Newton-Raphson would come to mind first, but the canonical $\,f(x) = x^3-2\,$ doesn't give $\,x - f(x) / f'(x)\,$ in the prescribed form of a ratio of two quadratics.
Another way to "guess" an answer could be to start from the identity $\,a^3-b^3=(a-b)(a^2+ab+b^2)\,$, so $\,\sqrt[3]{2}=1+1 \big/ \left(\left(\sqrt[3]{2}\right)^2+\sqrt[3]{2}+1\right)\,$ i.e. $\,\sqrt[3]{2}$ is a fixed point of $\,f(x)=(x^2+x+2)/(x^2+x+1)\,$ which corresponds to $\,a=b=d=e=f=1, c=2\,$ and does indeed appear to converge as required. Formally proving that convergence would take some more work, though.

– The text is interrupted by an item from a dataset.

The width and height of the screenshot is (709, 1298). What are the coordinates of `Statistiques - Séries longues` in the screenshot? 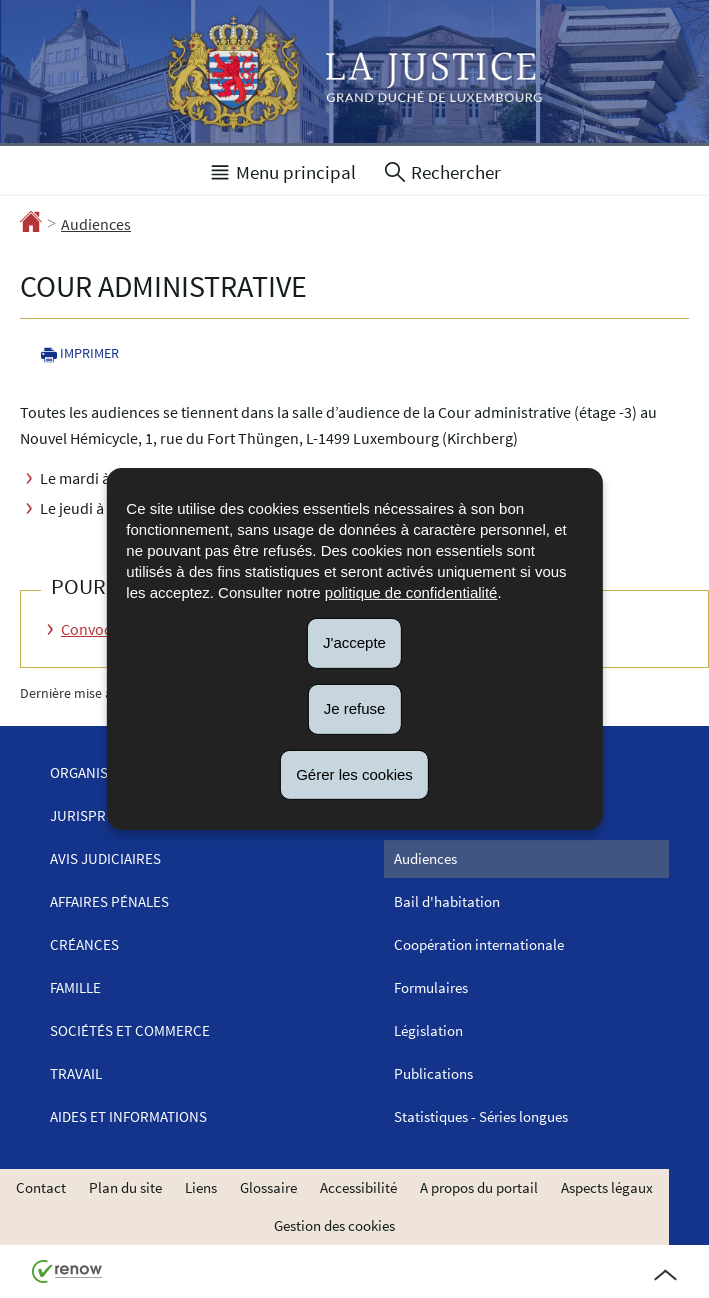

[ EDIT ] Following up on OP's insight that...
Formalizing the above, let $\,f(x)=\dfrac{ax^2+bx+c}{dx^2+ex+f}\,$ and consider the sequence defined by $\,r_{n+1}=f(r_n)\,$ for some $\,r_0 \in \mathbb{R}\,$. Furthermore, suppose that $\,r_n \to r = \sqrt[3]{2}\,$, then passing the recurrence relation to the limit gives:
$$r=f(r) \;\;\iff\;\; dr^3+(e-a)r^2+(f-b)r-c = 0$$
But the minimal polynomial of $\,r=\sqrt[3]{2}\,$ over $\,\Bbb Z[X]\,$ is $x^3 - 2$, so it follows that $\,\begin{align}\begin{cases}2d &= c \\ e&=a \\f&=b\end{cases}\end{align}\,$ and therefore $\,f(x) = \dfrac{ax^2+bx+2d}{dx^2+ax+b}\,$ or, choosing WLOG $\,d=1\,$, $\,f(x) = \dfrac{ax^2+bx+2}{x^2+ax+b}\,$ .
The case given in the original answer $\,f(x)=\dfrac{x^2+x+2}{x^2+x+1}\,$ corresponds to $\,a=b=1\,$ above.